OPEC’s Deep Cuts & The Rise Of The Petroyuan

Authored by Tom Luongo,

OPEC Cuts Deep To Save Cartel

With oil prices in free fall and the dawning realization that Great Reflation trade of 2017 is over, OPEC needed to do something drastic to remind everyone how important they are.

Moreover, with Qatar quitting the cartel last week it was then doubly necessary for OPEC to make the markets stand up and remember them.

So, after a few days of wrangling, a 1.2 million barrel per day cut was announced by OPEC, larger than the market was expecting. 

The Trump administration is fuming today over this result.  

Predictably, oil prices jumped on the news.  All is right with their world, yes?

Well, yes and no.  The Saudis need $80 per barrel oil.  Russia doesn’t get its hair mussed below around $50 and even then it simply scales back government spending in line with oil prices — auto-budgeting based on oil tariffs.

The free-floating ruble insulates Russia domestically from a sharp drop in oil prices far better than Saudi Arabia since the Riyal is pegged to the U.S. dollar.

But for Saudi Arabia, the stakes are far higher.  And its chief rival, Iran, understands this very well.  The reason the OPEC meeting was so touch and go was Iran exerting its leverage over the Saudis in response to U.S. sanctions. 

Because while Russia agreed to a 200,000 barrel cut, which is nothing to them in the grand scheme of things, Iran was exempted from making any cuts.

Iran, Libya and Venezuela will be effectively exempt from the cuts, though the text of the deal will say they received “special considerations,” Iraqi oil minister Thamir Ghadhban said.

Saudi Loss Leader

Saudi leadership is weakening.  Qatar left to pursue its own ambitions without OPEC getting in the way.  That’s a nice way of saying they want to do business with Iran developing the shared North Pars gas field.

Iran used the Saudis’ need for much higher prices to extract this major concession so that it can produce what it can sell.  Iran will, by definition, maintain market share, possibly taking some from the Saudis because a tighter supply environment means customers will flaunt U.S. sanctions to get what they need.

This is how Iran wins another round in the battle to defy U.S.’s sanctions.   Let market forces pressure Trump to give up the sanctions or find more ways around them.

Trump wants Iran’s economy destroyed and is willing to tear up every international standard of behavior to get his way.  The gloves came off with the arrest of Hauwei CFO Wanzhou Meng over violating sanctions on Iran. 

As David Stockman points out in a recent Contra Corner article:

But this isn’t just an “oops!” The loathsome neo-cons twins—Pompeo and Bolton–sitting on Trump’s right side at the Buenos Aires dinner apparently didn’t tell him that she was actually being nabbed at the very moment they were slicing their steak.

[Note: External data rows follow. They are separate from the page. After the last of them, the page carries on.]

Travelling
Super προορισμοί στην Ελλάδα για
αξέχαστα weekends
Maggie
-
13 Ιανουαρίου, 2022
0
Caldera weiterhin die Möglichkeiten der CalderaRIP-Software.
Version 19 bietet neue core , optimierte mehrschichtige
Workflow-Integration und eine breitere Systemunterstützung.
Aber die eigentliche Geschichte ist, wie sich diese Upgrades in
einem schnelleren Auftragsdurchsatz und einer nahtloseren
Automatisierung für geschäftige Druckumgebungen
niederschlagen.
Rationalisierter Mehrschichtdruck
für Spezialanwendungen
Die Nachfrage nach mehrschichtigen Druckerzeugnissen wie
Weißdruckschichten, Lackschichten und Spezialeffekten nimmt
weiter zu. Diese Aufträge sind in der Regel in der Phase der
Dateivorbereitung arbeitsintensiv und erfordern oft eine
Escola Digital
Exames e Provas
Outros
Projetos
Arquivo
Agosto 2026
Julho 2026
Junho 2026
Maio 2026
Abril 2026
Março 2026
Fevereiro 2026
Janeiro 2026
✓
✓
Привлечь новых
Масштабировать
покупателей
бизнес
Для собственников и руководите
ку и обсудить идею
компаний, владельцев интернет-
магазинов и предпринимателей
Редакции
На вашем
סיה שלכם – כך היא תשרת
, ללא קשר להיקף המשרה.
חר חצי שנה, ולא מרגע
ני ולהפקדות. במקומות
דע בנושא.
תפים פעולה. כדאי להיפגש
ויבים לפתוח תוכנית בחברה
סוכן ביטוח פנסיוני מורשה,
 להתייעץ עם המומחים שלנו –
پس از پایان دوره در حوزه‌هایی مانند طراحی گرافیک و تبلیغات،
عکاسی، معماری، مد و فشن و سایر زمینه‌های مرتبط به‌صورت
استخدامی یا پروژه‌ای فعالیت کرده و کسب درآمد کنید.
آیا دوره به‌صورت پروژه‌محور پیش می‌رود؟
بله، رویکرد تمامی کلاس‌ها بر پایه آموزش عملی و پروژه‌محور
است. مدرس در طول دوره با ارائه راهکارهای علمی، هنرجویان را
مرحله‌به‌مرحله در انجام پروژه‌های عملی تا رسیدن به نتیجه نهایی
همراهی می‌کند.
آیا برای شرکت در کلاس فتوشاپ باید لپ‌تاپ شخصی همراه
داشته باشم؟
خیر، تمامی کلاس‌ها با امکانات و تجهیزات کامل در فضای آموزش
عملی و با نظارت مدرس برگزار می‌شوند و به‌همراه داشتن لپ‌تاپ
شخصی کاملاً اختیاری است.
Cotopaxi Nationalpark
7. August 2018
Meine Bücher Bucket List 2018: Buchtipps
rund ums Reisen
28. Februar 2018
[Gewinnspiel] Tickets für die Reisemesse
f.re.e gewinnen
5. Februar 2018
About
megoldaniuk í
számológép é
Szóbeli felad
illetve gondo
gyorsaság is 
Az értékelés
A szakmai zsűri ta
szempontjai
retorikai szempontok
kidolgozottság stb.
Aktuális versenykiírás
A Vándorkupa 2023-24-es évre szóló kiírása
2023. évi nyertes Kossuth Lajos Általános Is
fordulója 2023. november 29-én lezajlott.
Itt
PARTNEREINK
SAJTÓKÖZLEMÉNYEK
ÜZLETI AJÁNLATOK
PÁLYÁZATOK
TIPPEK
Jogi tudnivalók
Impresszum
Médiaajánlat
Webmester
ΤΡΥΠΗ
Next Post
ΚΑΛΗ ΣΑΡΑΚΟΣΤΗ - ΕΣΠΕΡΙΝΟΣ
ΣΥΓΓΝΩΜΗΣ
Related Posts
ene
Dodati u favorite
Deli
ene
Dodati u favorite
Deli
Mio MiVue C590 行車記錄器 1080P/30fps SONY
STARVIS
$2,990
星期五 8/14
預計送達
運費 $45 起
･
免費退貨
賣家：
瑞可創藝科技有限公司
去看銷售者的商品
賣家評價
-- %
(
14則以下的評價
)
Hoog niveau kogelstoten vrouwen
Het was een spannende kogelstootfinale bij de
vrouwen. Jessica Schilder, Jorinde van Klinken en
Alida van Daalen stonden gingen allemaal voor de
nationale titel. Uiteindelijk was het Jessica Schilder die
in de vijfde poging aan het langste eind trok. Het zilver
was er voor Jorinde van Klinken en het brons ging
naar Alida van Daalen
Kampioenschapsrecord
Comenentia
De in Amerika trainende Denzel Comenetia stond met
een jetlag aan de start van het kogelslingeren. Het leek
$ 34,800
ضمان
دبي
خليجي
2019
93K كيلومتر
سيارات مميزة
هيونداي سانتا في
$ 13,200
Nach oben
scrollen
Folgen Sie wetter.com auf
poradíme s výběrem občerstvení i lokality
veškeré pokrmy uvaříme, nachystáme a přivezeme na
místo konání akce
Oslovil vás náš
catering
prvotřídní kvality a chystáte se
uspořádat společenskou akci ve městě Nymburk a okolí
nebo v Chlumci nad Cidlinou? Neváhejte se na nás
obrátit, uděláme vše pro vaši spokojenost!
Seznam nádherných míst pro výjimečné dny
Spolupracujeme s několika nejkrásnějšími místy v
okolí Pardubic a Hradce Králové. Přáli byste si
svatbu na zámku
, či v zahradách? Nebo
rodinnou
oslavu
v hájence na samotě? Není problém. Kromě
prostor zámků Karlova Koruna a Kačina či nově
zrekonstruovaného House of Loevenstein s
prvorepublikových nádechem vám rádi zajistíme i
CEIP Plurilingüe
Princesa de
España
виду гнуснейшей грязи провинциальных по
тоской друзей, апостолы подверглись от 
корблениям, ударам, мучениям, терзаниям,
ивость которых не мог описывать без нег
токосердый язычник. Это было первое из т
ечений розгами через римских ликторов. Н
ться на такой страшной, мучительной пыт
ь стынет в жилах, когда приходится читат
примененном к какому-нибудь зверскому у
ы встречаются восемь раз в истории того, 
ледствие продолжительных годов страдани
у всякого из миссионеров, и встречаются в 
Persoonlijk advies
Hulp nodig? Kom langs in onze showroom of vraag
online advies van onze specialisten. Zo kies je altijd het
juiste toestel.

After all, the Chinese have a thing about saving face, and this stunt literally ripped Emperor Xi’s right off his forehead.

Yet the real oops is not this one hideously stupid episode. It’s the whole sweeping, global-spanning sanctions regime that Imperial Washington has put in place over the last several decades.

Trump was apparently kept in the dark on this operation because as President he’s not on a need-to-know basis anymore.  This arrest is the kind of sabotage that should have resulted in his firing his entire cabinet but not Orange Jesus, he’s just rolling with it while he complains about Mueller and CNN.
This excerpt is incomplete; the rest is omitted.